→ Exercise instructions:
Going through the material below, please gather all lines with the word "Screenshot" in them.
━━━━━━━━━━━━━━━━━━━━
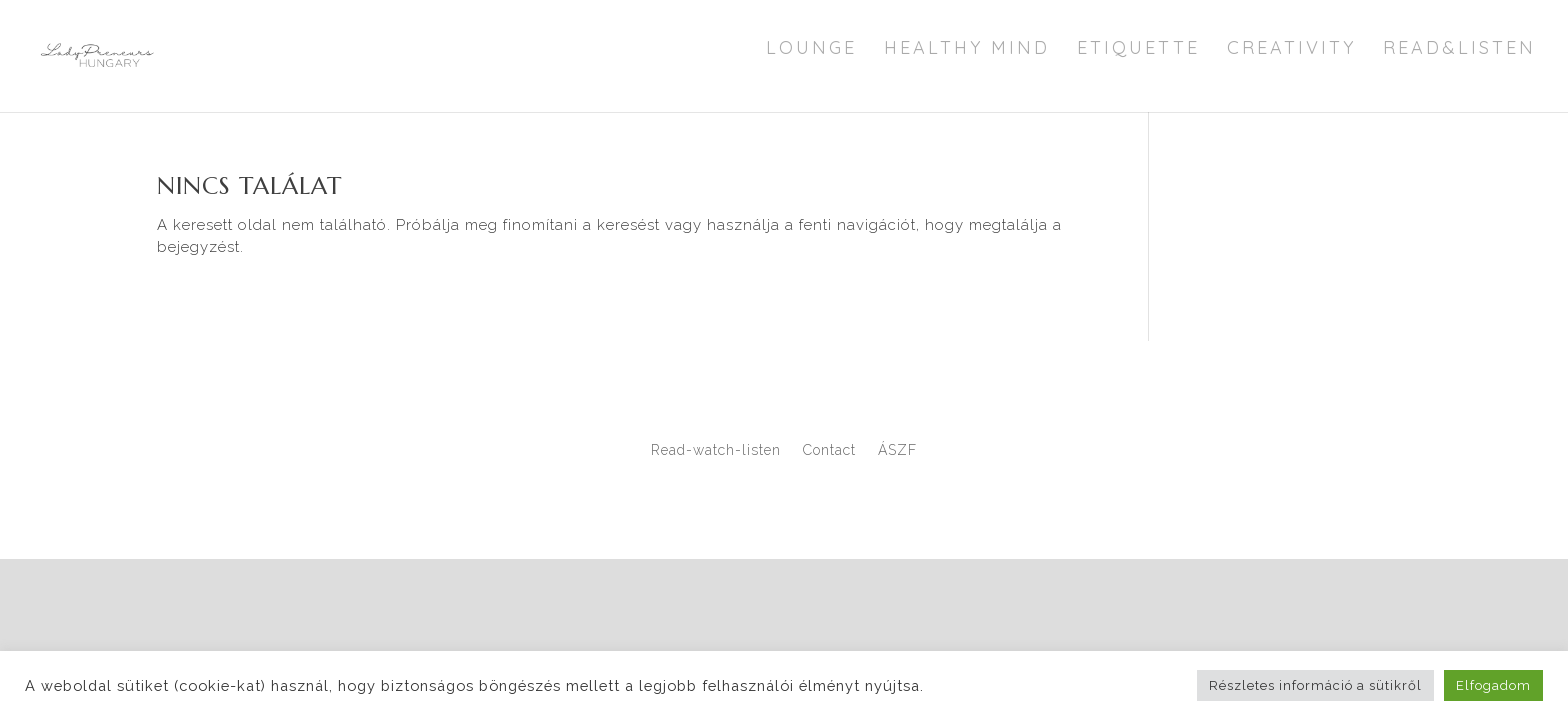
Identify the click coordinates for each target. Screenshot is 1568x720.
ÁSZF (897, 450)
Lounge (811, 50)
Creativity (1291, 50)
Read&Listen (1459, 50)
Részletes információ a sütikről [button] (1315, 685)
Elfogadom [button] (1493, 685)
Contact (829, 450)
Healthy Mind (967, 50)
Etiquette (1138, 50)
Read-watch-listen (716, 450)
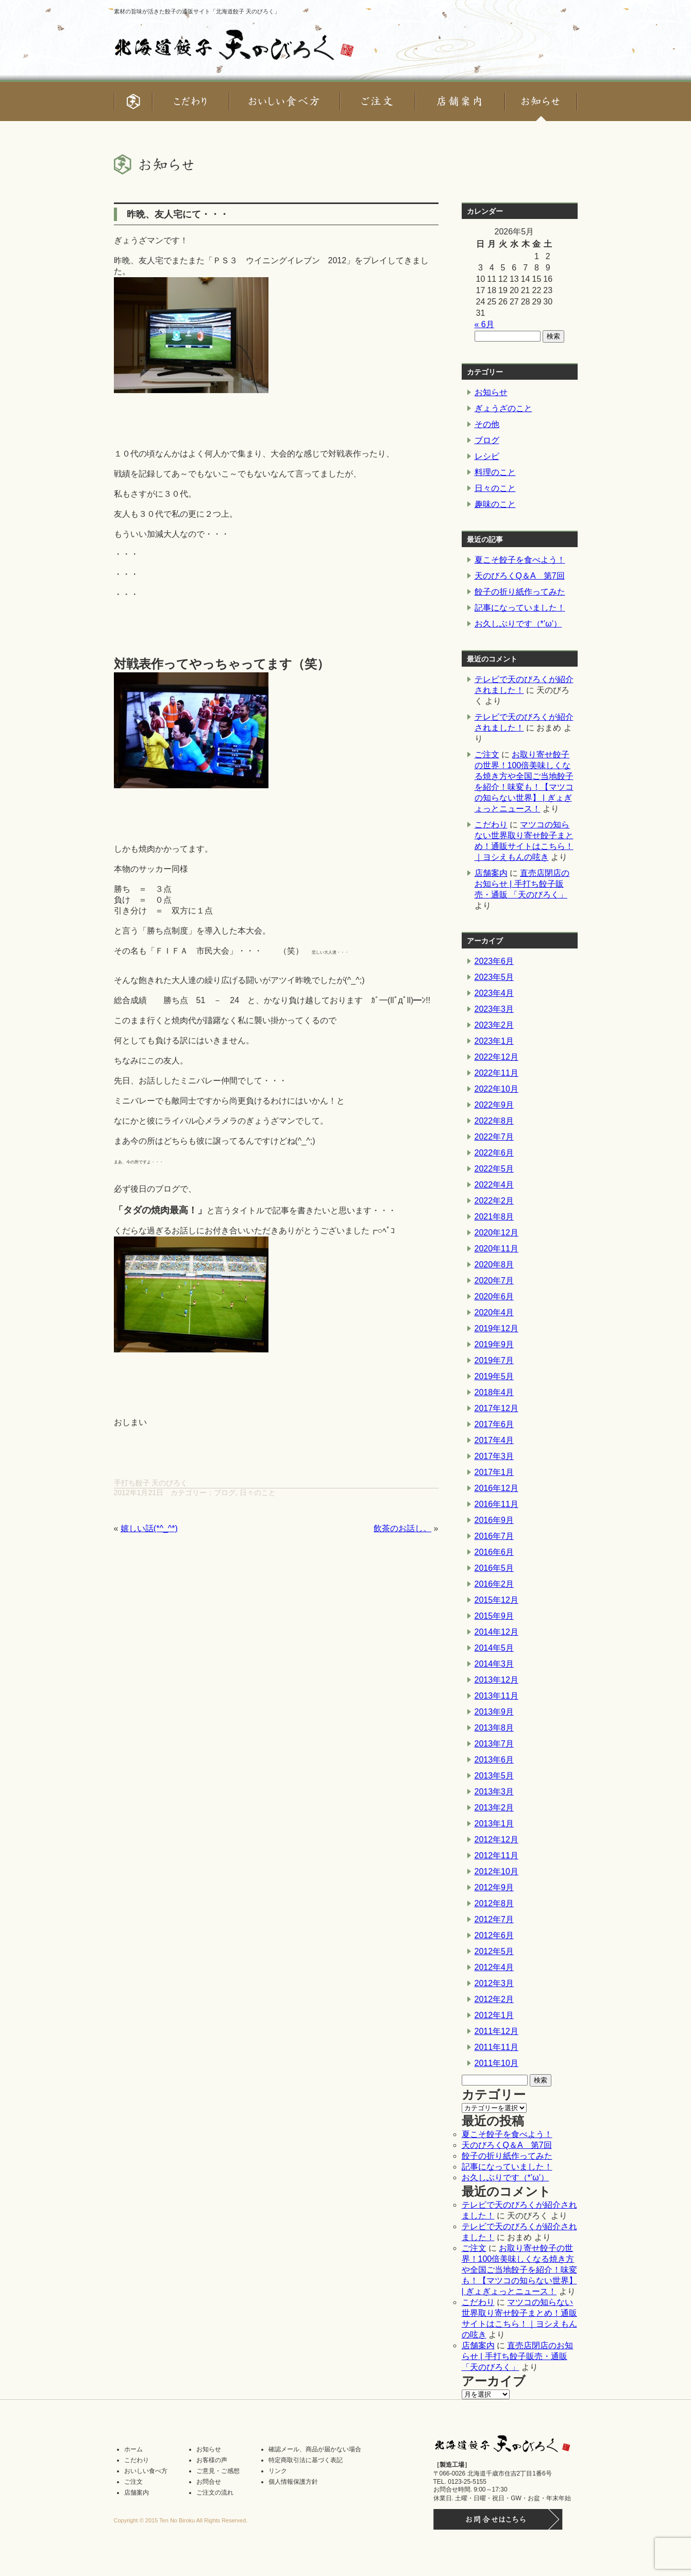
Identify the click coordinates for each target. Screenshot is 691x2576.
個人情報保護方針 (293, 2481)
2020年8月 (494, 1264)
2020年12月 (496, 1232)
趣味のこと (495, 504)
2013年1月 (494, 1823)
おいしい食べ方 (145, 2471)
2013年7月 (494, 1743)
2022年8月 (494, 1120)
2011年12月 (496, 2031)
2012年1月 (494, 2015)
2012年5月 (494, 1951)
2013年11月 (496, 1695)
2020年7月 (494, 1280)
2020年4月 (494, 1312)
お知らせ (491, 392)
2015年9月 (494, 1616)
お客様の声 (211, 2460)
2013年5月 (494, 1775)
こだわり (491, 824)
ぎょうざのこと (503, 408)
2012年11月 (496, 1855)
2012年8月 (494, 1903)
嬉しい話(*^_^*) (149, 1528)
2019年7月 (494, 1360)
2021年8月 (494, 1216)
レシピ (487, 456)
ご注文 (487, 754)
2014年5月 (494, 1647)
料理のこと (495, 472)
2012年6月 (494, 1935)
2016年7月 (494, 1536)
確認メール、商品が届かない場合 (314, 2449)
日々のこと (258, 1492)
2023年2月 (494, 1025)
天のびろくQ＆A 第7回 (520, 575)
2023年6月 (494, 961)
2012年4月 (494, 1967)
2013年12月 (496, 1679)
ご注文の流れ (214, 2492)
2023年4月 (494, 993)
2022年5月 (494, 1168)
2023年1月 (494, 1041)
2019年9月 (494, 1344)
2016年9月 (494, 1520)
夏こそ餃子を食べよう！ (520, 559)
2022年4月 (494, 1184)
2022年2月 (494, 1200)
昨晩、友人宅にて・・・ (178, 214)
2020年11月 (496, 1248)
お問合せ (208, 2481)
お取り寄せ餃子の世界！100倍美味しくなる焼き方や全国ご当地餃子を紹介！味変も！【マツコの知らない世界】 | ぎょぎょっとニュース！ (519, 2270)
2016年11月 (496, 1504)
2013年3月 (494, 1791)
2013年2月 (494, 1807)
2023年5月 (494, 977)
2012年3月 (494, 1983)
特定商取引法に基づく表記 (305, 2460)
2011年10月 (496, 2063)
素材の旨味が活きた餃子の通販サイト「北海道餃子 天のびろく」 (197, 11)
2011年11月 (496, 2047)
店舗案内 (491, 873)
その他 (487, 424)
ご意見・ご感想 (218, 2471)
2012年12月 (496, 1839)
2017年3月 (494, 1456)
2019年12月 (496, 1328)
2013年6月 (494, 1759)
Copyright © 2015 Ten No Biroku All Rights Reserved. (181, 2520)
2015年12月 (496, 1600)
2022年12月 (496, 1057)
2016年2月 (494, 1584)
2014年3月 (494, 1663)
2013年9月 (494, 1711)
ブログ (224, 1492)
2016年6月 (494, 1552)
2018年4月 (494, 1392)
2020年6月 (494, 1296)
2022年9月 (494, 1104)
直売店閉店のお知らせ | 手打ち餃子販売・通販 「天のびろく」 (522, 884)
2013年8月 (494, 1727)
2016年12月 (496, 1488)
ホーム (133, 2449)
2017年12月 (496, 1408)
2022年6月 (494, 1152)
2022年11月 (496, 1073)
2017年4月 (494, 1440)
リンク (277, 2471)
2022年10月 (496, 1088)
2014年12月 (496, 1632)
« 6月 (484, 324)
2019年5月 (494, 1376)
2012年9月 (494, 1887)
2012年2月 (494, 1999)
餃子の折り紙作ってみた (520, 591)
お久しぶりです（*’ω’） (518, 623)
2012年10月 (496, 1871)
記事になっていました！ (520, 607)
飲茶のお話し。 (402, 1528)
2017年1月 (494, 1472)
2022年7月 (494, 1136)
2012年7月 (494, 1919)
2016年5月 (494, 1568)
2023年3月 (494, 1009)
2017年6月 (494, 1424)
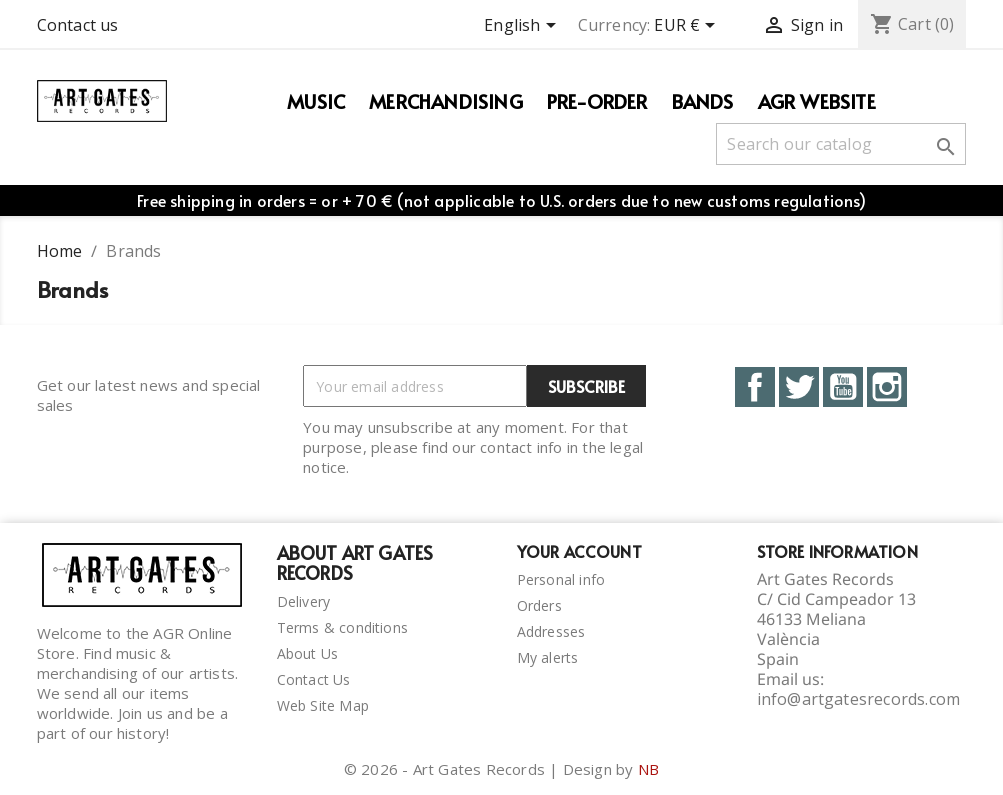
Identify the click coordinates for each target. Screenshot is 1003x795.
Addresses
━━━━━━━━━━━━━━━━━━━━
→ Output below:
Identify the click coordinates for each target. Screenshot is 1568x720.
Identify the click coordinates for each target. Screenshot is 691x2576.
Identify the click coordinates for each target. Screenshot is 1003x795.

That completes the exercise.